Cyber Security as a Service (CSaaS)

⁠⁠⁠Requirements

The Australian Institute of Health and Welfare (AIHW) is looking to establish strategic partnerships with Cyber Security vendors that can provide ad-hoc cyber security services. We are seeking to establish a contract for 12 months with a view to extend if AIHW deems the partnership successful. This Cyber Security‑as‑a‑Service (CSaaS) contract will enable us to procure services on an ad hoc basis when required.

Establishing strategic partnerships will help deliver the objectives outlined in the AIHW’s Cyber Security Strategy and is intended to uplift organisational cyber maturity across the strategic focus areas of Govern, Identify, Protect, Detect, Respond, and Recover.

We have a small dedicated Cyber Security and Assurance team that provides oversight of cyber security functions. The CSaaS contract will enable the cyber security and assurance team to augment staff as required and target specific deliverables.

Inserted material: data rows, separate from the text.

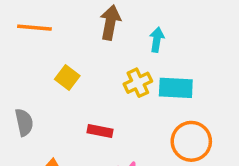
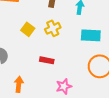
yellow cross: (138, 83) -> (53, 28), moved

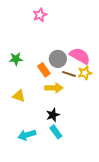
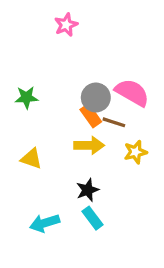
orange rectangle: (44, 70) -> (91, 116), moved
yellow star: (85, 73) -> (135, 152), moved

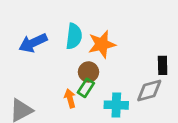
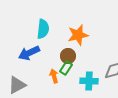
cyan semicircle: (74, 36) -> (43, 29), moved
blue arrow: (33, 43) -> (29, 53), moved

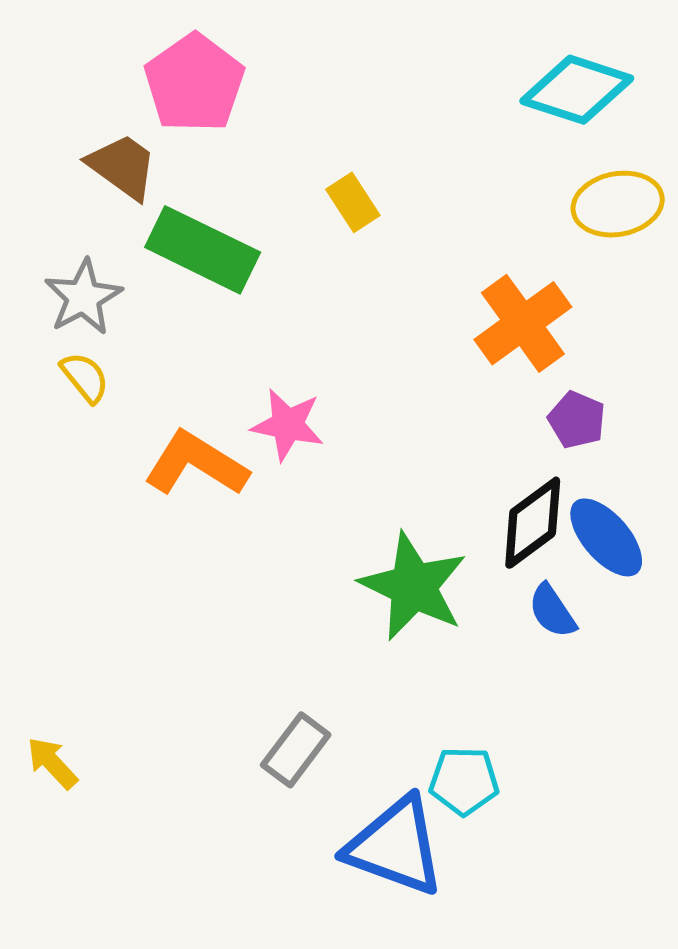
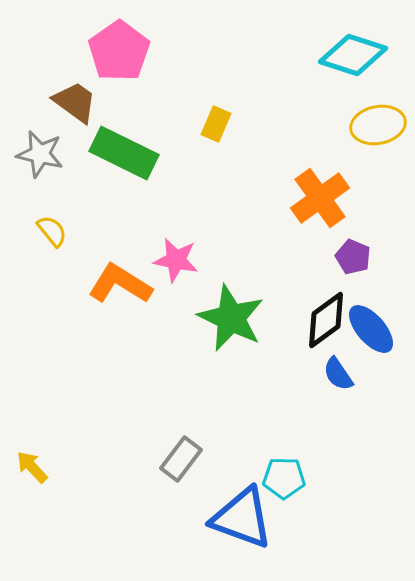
yellow rectangle: (353, 202) -> (216, 124), turned 56
gray star: (83, 297) -> (40, 154), moved, turned -30
green star: (413, 586) -> (231, 318), moved

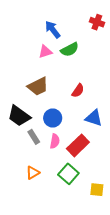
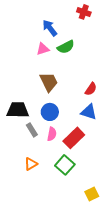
red cross: (97, 22) -> (84, 12), moved
brown trapezoid: (38, 86) -> (49, 82), moved, turned -90
red semicircle: (78, 91) -> (91, 89), moved
black trapezoid: (19, 116) -> (18, 110), turned 145
yellow square: (97, 190) -> (92, 194), moved, turned -32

The purpose of establishing a CSaaS engagement is to uplift AIHW’s cybersecurity maturity through an ad hoc professional service model that provides:

On demand cyber security risk assessments to grant an Authority to Operate (ATO) for identified AIHW applications and systems, including system specific artefacts such as SSPs, SARs, and POAMs.

Staff augmentation services that provide flexible, on-demand access to skilled professionals with the ability to temporarily fill skills gaps, scale teams when required without a long-term commitment.

Strategic cyber advisory services, where we can access specialised cyber security expertise who can provide strategic advice and insights on emerging threats, vulnerabilities, and mitigation strategies.

The vendor provides end-to-end penetration testing as a managed cyber security service, using recognised methodologies to identify and validate vulnerabilities with minimal operational disruption. Deliverables include a comprehensive report with severity‑rated findings, evidence, risk assessment, and prioritised remediation actions. The service also covers stakeholder briefings and optional post‑test remediation and re‑validation support.

Security architecture services required for delivering new capability projects. This includes but is not limited to creating design documentation and artefacts that relate to the security architecture of a system or service.

Develop and review cyber security policies. This includes but is not limited to drafting and reviewing AIHW cyber security policies, guidelines and playbooks.